» Saved entries
------------------------------------------------------------

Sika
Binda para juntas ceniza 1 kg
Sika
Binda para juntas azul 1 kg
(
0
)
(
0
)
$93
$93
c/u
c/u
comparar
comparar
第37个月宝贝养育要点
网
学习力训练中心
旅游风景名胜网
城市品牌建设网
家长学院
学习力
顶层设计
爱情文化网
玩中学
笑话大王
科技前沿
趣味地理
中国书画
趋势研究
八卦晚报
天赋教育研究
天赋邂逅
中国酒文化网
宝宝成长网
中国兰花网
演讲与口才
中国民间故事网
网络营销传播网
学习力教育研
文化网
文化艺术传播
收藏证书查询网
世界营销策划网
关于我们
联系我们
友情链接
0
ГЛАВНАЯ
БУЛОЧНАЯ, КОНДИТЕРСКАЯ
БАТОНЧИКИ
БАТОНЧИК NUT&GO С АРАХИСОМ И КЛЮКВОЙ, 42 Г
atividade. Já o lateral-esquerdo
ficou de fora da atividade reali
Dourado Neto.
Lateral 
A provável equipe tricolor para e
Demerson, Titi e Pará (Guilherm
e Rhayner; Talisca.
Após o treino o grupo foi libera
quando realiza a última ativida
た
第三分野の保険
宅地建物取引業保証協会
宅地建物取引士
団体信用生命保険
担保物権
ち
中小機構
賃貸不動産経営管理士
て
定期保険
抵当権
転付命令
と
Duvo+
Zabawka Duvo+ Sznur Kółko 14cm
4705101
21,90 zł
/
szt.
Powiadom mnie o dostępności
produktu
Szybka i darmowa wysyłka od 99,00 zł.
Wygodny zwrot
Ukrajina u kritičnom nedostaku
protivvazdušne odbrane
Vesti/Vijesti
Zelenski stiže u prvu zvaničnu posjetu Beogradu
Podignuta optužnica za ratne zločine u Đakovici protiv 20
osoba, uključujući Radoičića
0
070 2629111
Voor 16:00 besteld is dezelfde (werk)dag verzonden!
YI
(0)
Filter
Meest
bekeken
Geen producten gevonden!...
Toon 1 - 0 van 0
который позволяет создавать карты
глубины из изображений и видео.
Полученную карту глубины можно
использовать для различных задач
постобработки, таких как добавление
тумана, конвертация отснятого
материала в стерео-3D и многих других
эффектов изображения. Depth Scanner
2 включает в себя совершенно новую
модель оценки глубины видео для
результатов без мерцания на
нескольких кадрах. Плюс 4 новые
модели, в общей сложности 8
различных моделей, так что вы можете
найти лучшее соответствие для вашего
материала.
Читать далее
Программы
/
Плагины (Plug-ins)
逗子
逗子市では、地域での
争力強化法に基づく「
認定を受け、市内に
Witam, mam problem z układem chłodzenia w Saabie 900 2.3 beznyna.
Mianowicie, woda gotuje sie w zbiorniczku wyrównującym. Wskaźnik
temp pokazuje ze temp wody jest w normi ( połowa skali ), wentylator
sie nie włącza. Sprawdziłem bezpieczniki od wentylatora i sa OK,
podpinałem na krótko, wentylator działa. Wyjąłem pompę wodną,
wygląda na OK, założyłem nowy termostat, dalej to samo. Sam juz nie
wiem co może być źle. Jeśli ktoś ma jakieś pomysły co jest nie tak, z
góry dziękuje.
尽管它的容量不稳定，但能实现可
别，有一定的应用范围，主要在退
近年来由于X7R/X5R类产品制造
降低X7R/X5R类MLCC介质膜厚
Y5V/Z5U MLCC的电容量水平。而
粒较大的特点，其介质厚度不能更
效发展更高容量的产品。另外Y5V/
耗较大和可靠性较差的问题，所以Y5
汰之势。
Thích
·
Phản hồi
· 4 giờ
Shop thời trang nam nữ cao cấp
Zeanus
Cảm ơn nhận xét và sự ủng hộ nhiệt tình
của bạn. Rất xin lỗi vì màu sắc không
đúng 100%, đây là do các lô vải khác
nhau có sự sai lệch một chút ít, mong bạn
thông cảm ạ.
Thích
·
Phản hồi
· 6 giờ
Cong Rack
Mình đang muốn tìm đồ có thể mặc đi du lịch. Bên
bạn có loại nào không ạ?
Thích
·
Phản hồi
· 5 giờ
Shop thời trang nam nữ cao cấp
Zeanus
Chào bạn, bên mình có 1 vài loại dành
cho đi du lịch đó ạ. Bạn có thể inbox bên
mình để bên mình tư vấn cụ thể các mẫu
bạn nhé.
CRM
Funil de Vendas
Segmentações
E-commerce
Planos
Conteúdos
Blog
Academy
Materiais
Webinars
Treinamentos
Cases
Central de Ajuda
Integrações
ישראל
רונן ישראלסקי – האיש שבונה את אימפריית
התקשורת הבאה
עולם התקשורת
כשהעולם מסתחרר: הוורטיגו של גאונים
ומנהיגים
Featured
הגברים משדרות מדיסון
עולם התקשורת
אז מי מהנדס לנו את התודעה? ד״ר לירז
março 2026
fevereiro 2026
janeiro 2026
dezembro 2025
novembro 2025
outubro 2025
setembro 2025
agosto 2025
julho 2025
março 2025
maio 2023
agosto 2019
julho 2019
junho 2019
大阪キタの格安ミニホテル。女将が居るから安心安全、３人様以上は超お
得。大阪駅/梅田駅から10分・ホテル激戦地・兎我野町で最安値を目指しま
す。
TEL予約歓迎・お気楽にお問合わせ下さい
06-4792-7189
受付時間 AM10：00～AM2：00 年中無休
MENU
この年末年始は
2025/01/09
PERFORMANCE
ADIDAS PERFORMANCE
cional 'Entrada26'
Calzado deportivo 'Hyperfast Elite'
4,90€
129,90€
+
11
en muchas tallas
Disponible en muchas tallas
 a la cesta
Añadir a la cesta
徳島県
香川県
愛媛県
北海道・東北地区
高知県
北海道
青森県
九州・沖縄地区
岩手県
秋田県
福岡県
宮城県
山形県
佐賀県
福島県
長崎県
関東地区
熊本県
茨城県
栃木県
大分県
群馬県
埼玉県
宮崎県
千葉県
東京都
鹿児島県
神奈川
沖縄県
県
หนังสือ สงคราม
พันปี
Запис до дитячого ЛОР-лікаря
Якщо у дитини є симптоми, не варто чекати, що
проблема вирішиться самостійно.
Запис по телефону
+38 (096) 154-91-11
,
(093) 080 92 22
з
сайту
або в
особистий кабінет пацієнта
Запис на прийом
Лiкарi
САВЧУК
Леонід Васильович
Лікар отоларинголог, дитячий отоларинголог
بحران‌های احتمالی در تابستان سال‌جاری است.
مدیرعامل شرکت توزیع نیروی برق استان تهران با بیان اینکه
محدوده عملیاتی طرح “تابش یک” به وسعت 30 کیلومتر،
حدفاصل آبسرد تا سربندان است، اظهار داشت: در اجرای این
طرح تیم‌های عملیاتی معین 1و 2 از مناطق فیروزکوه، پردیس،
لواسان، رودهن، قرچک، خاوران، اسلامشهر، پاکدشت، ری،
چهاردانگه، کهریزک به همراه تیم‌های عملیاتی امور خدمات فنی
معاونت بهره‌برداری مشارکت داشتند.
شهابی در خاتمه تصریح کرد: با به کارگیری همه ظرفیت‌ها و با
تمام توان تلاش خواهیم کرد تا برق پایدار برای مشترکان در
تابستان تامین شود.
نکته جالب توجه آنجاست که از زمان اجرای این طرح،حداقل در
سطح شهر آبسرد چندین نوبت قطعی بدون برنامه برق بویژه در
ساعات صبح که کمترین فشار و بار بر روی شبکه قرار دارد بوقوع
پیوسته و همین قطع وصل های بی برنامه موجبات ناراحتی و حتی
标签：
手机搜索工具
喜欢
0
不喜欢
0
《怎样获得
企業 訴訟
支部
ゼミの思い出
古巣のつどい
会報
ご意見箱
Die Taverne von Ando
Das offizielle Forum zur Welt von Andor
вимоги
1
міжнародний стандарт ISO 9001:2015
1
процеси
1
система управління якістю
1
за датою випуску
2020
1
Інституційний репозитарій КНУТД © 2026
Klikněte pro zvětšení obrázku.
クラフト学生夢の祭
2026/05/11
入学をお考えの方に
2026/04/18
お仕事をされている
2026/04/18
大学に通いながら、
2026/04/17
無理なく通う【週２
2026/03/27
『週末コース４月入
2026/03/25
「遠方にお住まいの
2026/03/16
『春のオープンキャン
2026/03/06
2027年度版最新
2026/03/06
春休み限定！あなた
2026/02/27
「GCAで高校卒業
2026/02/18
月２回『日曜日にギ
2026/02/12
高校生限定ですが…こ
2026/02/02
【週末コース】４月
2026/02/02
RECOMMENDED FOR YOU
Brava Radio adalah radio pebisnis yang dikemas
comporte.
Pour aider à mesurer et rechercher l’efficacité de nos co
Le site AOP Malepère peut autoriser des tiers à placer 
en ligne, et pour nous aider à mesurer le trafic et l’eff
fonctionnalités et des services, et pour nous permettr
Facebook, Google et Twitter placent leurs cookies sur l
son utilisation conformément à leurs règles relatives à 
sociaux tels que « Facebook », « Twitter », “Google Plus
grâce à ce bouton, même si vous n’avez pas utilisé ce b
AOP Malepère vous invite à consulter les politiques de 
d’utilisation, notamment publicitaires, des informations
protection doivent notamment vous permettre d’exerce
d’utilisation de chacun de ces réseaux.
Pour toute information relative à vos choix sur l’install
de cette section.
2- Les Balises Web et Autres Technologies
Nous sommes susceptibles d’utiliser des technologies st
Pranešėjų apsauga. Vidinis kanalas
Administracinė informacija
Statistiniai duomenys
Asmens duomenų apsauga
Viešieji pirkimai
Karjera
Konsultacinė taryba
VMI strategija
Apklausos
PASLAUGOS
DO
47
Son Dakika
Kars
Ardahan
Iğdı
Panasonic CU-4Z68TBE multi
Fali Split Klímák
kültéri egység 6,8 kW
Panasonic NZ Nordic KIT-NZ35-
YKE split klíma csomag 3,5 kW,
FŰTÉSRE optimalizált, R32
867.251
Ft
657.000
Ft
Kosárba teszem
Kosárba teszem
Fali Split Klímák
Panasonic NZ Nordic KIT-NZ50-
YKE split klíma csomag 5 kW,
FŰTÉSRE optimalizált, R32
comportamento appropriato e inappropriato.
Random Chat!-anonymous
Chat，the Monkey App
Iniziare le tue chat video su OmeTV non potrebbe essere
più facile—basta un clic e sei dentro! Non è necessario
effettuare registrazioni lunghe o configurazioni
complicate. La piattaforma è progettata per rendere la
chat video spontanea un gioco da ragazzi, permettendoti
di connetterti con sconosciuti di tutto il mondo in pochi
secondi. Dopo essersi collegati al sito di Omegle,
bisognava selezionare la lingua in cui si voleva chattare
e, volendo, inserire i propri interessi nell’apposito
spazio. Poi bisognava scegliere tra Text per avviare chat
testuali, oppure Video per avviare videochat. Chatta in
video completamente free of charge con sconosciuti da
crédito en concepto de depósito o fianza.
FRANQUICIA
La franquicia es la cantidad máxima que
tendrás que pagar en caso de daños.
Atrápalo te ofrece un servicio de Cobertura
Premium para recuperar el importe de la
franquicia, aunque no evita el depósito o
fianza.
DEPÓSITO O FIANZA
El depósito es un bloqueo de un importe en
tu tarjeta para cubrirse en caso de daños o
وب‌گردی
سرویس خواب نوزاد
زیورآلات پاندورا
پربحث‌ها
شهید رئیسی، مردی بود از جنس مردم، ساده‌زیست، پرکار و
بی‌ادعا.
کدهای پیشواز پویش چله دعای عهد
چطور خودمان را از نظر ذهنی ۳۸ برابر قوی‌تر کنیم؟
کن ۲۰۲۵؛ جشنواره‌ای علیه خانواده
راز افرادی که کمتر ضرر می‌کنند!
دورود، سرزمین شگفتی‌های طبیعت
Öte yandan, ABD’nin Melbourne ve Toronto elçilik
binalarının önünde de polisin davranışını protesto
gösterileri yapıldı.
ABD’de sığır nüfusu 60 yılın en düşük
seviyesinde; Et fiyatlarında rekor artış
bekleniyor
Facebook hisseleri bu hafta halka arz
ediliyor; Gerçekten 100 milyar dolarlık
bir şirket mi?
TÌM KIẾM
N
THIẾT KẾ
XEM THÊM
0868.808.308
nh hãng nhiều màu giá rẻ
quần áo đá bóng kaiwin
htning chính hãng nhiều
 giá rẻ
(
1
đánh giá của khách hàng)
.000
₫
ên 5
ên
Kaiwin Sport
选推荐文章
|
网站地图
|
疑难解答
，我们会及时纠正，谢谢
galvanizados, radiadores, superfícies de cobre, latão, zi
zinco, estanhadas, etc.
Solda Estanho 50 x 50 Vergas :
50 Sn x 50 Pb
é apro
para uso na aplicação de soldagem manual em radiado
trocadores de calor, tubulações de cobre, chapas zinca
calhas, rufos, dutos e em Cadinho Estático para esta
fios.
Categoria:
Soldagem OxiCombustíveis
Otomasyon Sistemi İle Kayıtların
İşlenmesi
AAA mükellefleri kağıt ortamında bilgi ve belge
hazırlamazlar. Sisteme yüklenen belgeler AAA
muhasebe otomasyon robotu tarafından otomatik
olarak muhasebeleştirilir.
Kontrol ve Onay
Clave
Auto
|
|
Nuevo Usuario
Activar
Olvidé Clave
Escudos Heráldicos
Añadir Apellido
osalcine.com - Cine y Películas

------------------------------------------------------------

» Exercise prompt
Return every line from the entries that holds the string "utilisation".

» Response area
son utilisation conformément à leurs règles relatives à 
d’utilisation, notamment publicitaires, des informations
d’utilisation de chacun de ces réseaux.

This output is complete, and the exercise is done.